Product podcasts and blogs, such as “Behind the Masthead” and More magazine’s “The Daily Glow” by Johnson, beauty and fashion director, enable editors to stay current with news and trends even before their print editions hit newsstands. In addition, such expanded Web sites give beauty brands more advertising opportunities and more chances to reach their customers.
Creating synergy between brands, magazines and their readers/consumers is an understated but valuable goal, according to Erick Schonfeld, co-editor of the TechCrunch blog (“The Future of Media,” GroundReport, July 10, 2008). Therefore, Web sites designed for readers to leave comments and discuss products will flourish more than sites without such open forums. “Media today is about a two-way conversation, and people, formerly known as the audience, want to talk back, and sometimes they want to talk with each other more than they want to consume what you’ve written,” Schonfeld says. For magazines that provide such an online outlet in a quick and convenient manner, so much the better. Schonfeld believes these publications are equipped to “stick around longer.”
But in addition to timely content and interactive features, Web sites—as well as print and television marketing campaign co-stars—must feature “incredibly arresting” advertising, according to Chu, “in order to hold consumers’ attention.” Targeting the right consumer in the right way makes a world of difference. “For instance, Dior’s J’Adore TV commercial with Charlize Theron captured the spirit of the fragrance,” she says. “Also, the first series of viral Web ads by Dove—the making up of a real woman to photo-ready standards—inspired conversation and was extremely effective and innovative at the time.”
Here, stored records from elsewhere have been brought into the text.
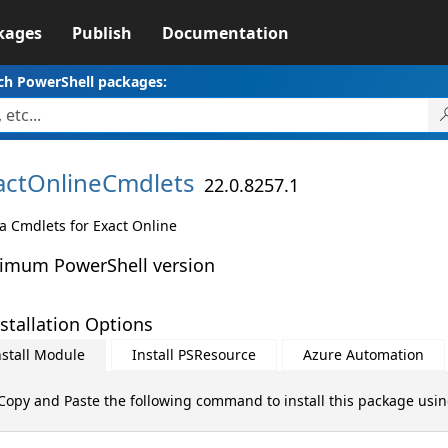
kages
Publish
Documentation
ch PowerShell packages:
actOnlineCmdlets
22.0.8257.1
a Cmdlets for Exact Online
imum PowerShell version
stallation Options
nstall Module
Install PSResource
Azure Automation
Copy and Paste the following command to install this package usi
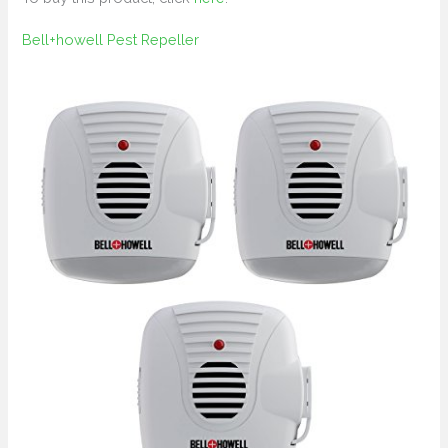
Bell+howell Pest Repeller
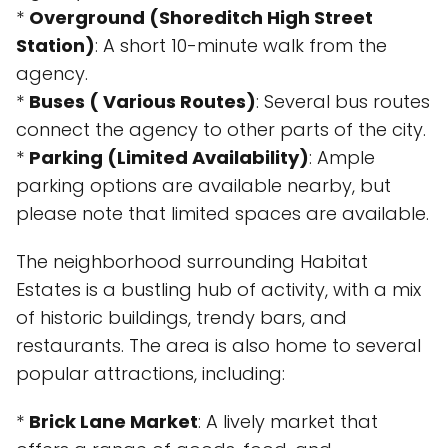
*
Overground (Shoreditch High Street
Station)
: A short 10-minute walk from the
agency.
*
Buses ( Various Routes)
: Several bus routes
connect the agency to other parts of the city.
*
Parking (Limited Availability)
: Ample
parking options are available nearby, but
please note that limited spaces are available.
The neighborhood surrounding Habitat
Estates is a bustling hub of activity, with a mix
of historic buildings, trendy bars, and
restaurants. The area is also home to several
popular attractions, including:
*
Brick Lane Market
: A lively market that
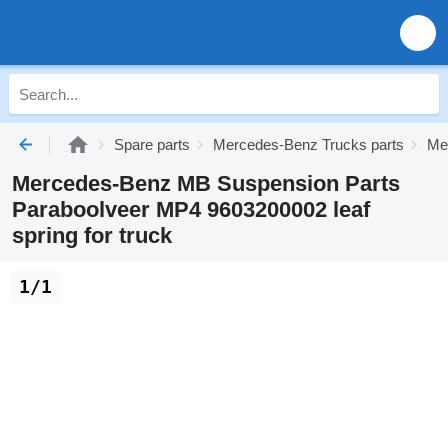
Spare parts
Mercedes-Benz Trucks parts
Me
Mercedes-Benz MB Suspension Parts
Paraboolveer MP4 9603200002 leaf
spring for truck
1/1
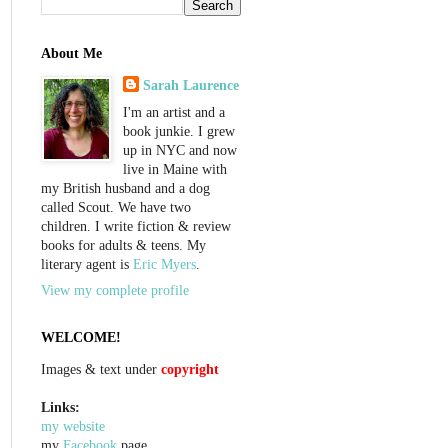
About Me
Sarah Laurence
I'm an artist and a
book junkie. I grew
up in NYC and now
live in Maine with
my British husband and a dog
called Scout. We have two
children. I write fiction & review
books for adults & teens. My
literary agent is
Eric Myers
.
View my complete profile
WELCOME!
Images & text under
copyright
Links:
my website
my
Facebook
page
However, fellow journalist Nygaard believes male and female consumers react to brands and advertising differently. She says for men, “anything straight to the point—no flowery, adjective-driven language or false promises,” will hold their attention. Also, Nygaard notes that humorous ads such as those released by Axe or Old Spice keep the brands on the collective male radar, creating a connection to a guy “who is already uncomfortable with being perceived as too focused on appearance.”
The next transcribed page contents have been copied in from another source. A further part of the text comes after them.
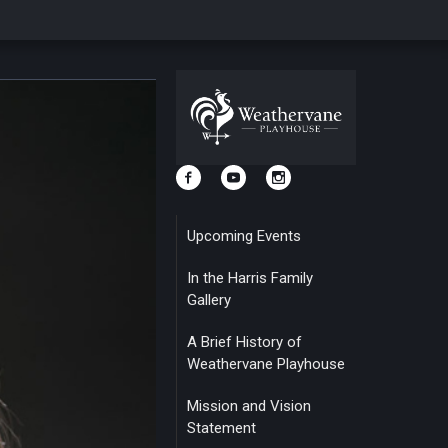
Upcoming Events
In the Harris Family
Gallery
A Brief History of
Weathervane Playhouse
Mission and Vision
Statement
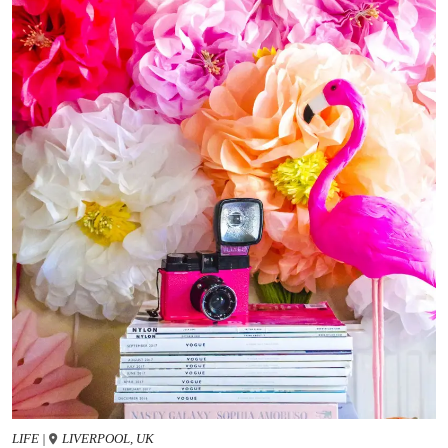
LIFE
|
LIVERPOOL, UK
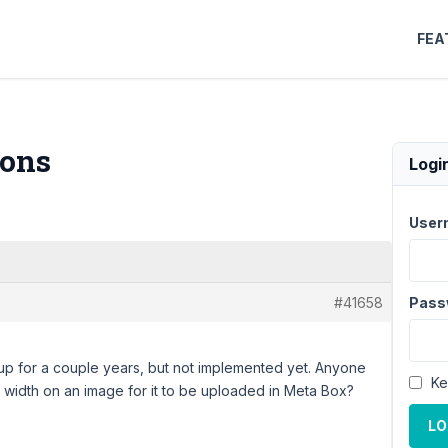
FEA
ions
Logi
User
#41658
Pass
 up for a couple years, but not implemented yet. Anyone
Ke
m width on an image for it to be uploaded in Meta Box?
LO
While modesty may make the man, both male and female consumers have shown steady brand loyalty to celebrity-endorsed products, according to More’s Johnson. “It’s proven that consumers are not quite ready to give up on the appeal of celebrities identified with brands at every age,” she says. “From Sarah Jessica Parker for Garnier to Elizabeth Hurley for Estée Lauder, Diane Keaton for L’Oréal Paris to Kristin Davis for Ahava, it’s a strategy that is working.”
Another strategy working for beauty brands is the ability to know and understand their target consumer demographics through the beauty magazines they read. And once a positive connection has been made with the beauty editors who determine editorial content online and in print, the chances of reaching current—and emerging—consumer markets with a brand’s message is that much more probable.